This study aimed to investigate the association of the SNPs −1654 C/T, −1641 A/G and −1461A/T at the promoter region of PROC gene with the risk of developing TE in pediatric population and their associations to the PC activity.

Methods

Study Design

This study is a case–control study that enrolled 206 patients, diagnosed with either arterial TE (ATE) or VTE at the Department of Pediatrics, Ramathibodi Hospital, Mahidol University, Bangkok, Thailand between November 1998 and October 2018. The diagnosis of TE was confirmed by imaging study. The investigation of thrombophilia in patients included PC, PS and antithrombin activity, homocysteine level, and antiphospholipid antibody. The 102 control participants were healthy adults to ensure that the controls will not later develop TE because subjects with heterozygous PC deficiency usually present with TE during childhood until adulthood.¹⁷ This study, for which we used leftover DNA samples from patients and control participants that were obtained for other, unrelated research purposes, was approved by the Ethics Committee Involving Human Subjects of Ramathibodi Hospital Faculty of Medicine (ID 03-61-66).

Patients

Inclusion criteria

Patients were children and adolescents aged ≤20 years at the time of diagnosis with either ATE or VTE. The diagnosis of TE was confirmed by imaging study. The control group was healthy adults aged 20 to 56 years without a history of TE.

Exclusion criteria

To study the association of the SNPs and the development of TE, patients who did not have DNA samples were excluded. To study the association of the SNPs and PC activities, patients with the following factors were excluded: not having PC activities, known mutations of the PROC gene, age <6 years,¹⁸ receiving warfarin therapy, nephrotic syndrome, liver diseases, and cyanotic heart disease.¹⁹

Laboratory Procedures

DNA extraction, PCR amplification, and purification

DNA samples were extracted from venous blood using a salting-out method. We used the numbering system of Foster et al, in which position 1 marks the beginning of translation.⁵ A 574-bp fragment of the PROC promoter region (−1920 to −1347) was amplified by polymerase chain reaction (PCR) using specific primers as described previously:¹⁶ 5′-ATTGGGATGGCATGTTCATTG-3′ and 5′-CCCTGGCTGGA GGATTCAG-3′. The PCR conditions were as follows: 95 ^oC for 5 minutes; 35 cycles at 95 ^oC for 45 seconds, 58 ^oC for 45 seconds and 72 ^oC for 60 seconds; and 72 ^oC for 7 minutes. After the PCR products were confirmed by electrophoresis through a 1.2% agarose gel and ethidium bromide staining, the products were purified using a Geneaid purification kit (Geneaid Biotech).

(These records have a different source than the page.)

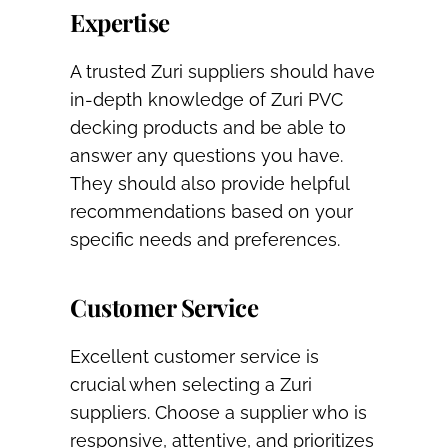
Expertise
A trusted Zuri suppliers should have
in-depth knowledge of Zuri PVC
decking products and be able to
answer any questions you have.
They should also provide helpful
recommendations based on your
specific needs and preferences.
Customer Service
Excellent customer service is
crucial when selecting a Zuri
suppliers. Choose a supplier who is
responsive, attentive, and prioritizes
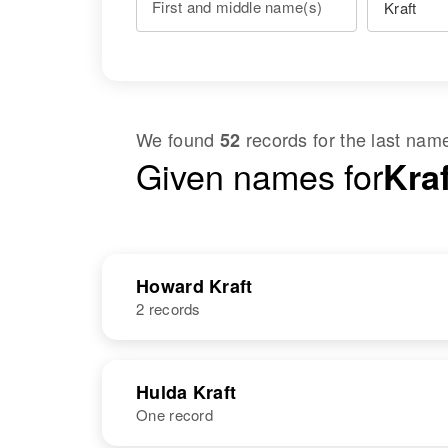
First and middle name(s)
We found
records for the last na
52
Given names for
Kra
Howard Kraft
2 records
NAME
BIRTH
Hulda Kraft
One record
Howard R
Circa 1924
Kraft
Minnesota,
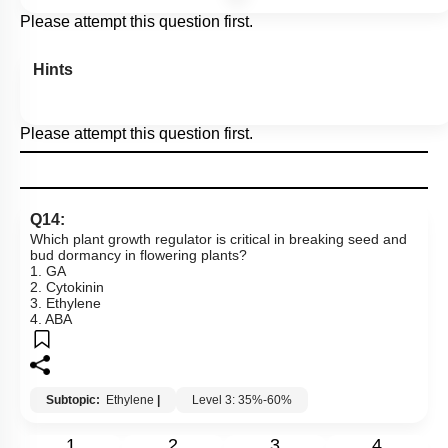
Please attempt this question first.
Hints
Please attempt this question first.
Q14:
Which plant growth regulator is critical in breaking seed and
bud dormancy in flowering plants?
1. GA
2. Cytokinin
3. Ethylene
4. ABA
Subtopic:
Ethylene
|
Level 3: 35%-60%
1
2
3
4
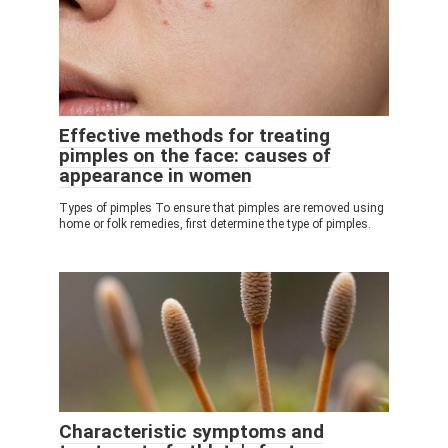
Effective methods for treating
pimples on the face: causes of
appearance in women
Types of pimples To ensure that pimples are removed using
home or folk remedies, first determine the type of pimples.
Characteristic symptoms and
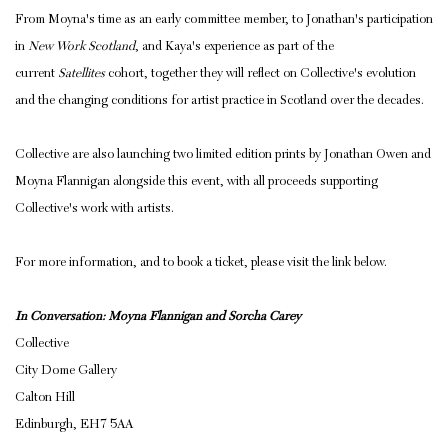
From Moyna's time as an early committee member, to Jonathan's participation
in
New Work Scotland
, and Kaya's experience as part of the
current
Satellites
cohort, together they will reflect on Collective's evolution
and the changing conditions for artist practice in Scotland over the decades.
Collective are also launching two limited edition prints by Jonathan Owen and
Moyna Flannigan alongside this event, with all proceeds supporting
Collective's work with artists.
For more information, and to book a ticket, please visit the link below.
In Conversation: Moyna Flannigan and Sorcha Carey
Collective
City Dome Gallery
Calton Hill
Edinburgh, EH7 5AA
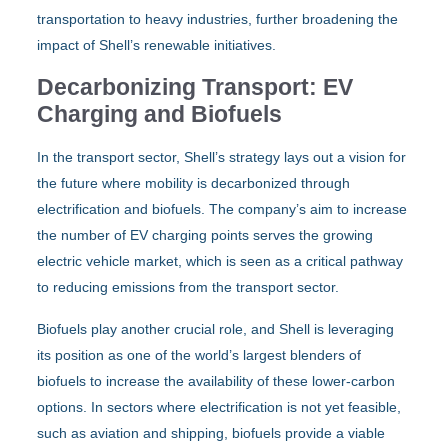
transportation to heavy industries, further broadening the
impact of Shell’s renewable initiatives.
Decarbonizing Transport: EV
Charging and Biofuels
In the transport sector, Shell’s strategy lays out a vision for
the future where mobility is decarbonized through
electrification and biofuels. The company’s aim to increase
the number of EV charging points serves the growing
electric vehicle market, which is seen as a critical pathway
to reducing emissions from the transport sector.
Biofuels play another crucial role, and Shell is leveraging
its position as one of the world’s largest blenders of
biofuels to increase the availability of these lower-carbon
options. In sectors where electrification is not yet feasible,
such as aviation and shipping, biofuels provide a viable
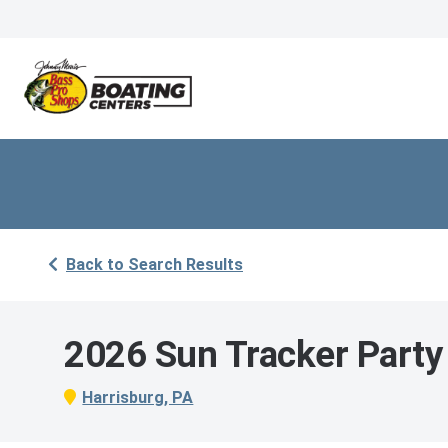
Back to Search Results
2026 Sun Tracker Party
Harrisburg, PA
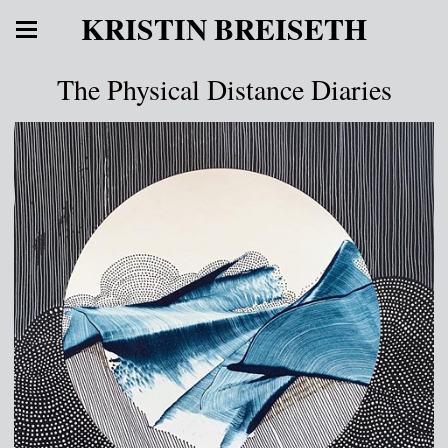
KRISTIN BREISETH
The Physical Distance Diaries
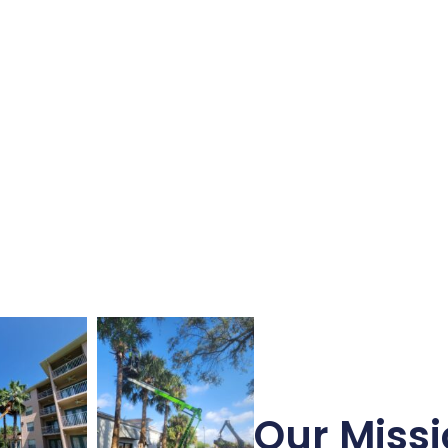
Our Missi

DNA sequencing and mutation analysis

Sanger DNA sequencing on samples from all patients and controls was conducted by Humanizing Genomics Macrogen, from which mutation analysis of the −1738 A/G, −1654 C/T, −1641 A/G, and −1461A/T SNPs at the promoter region of PROC was performed.

Protein C activity

Protein C activity was measured using an automated functional clotting assay (Instrument Laboratory [ACL 8000]) of all of the control participant samples. For patients, PC activity was tested after the diagnosis of TE. In patients with low PC activity levels, the activity assays were repeated to confirm the results. Protein C investigation was included as a part of the thrombophilia investigation in our institute.

Statistical Analysis

Descriptive statistics for age, gender, and PC activity were calculated using STATA version 14.2 (StataCorp). Genotype data were checked for genotyping error based on significant deviation from Hardy-Weinberg equilibrium in the control group using PLINK version 1.07.²⁰ Calculations involving individual SNPs including their allele frequencies and testing for association between each SNP and the risks of developing TE were also conducted using genotypic logistic regression analysis with heterozygous/homozygous coding (--hethom option) as well as global association tests consisting of both genotypic (“2 degrees of freedom” ie, testing the effect of each genotype separately) Fisher exact test and Cochran-Armitage trend test in PLINK.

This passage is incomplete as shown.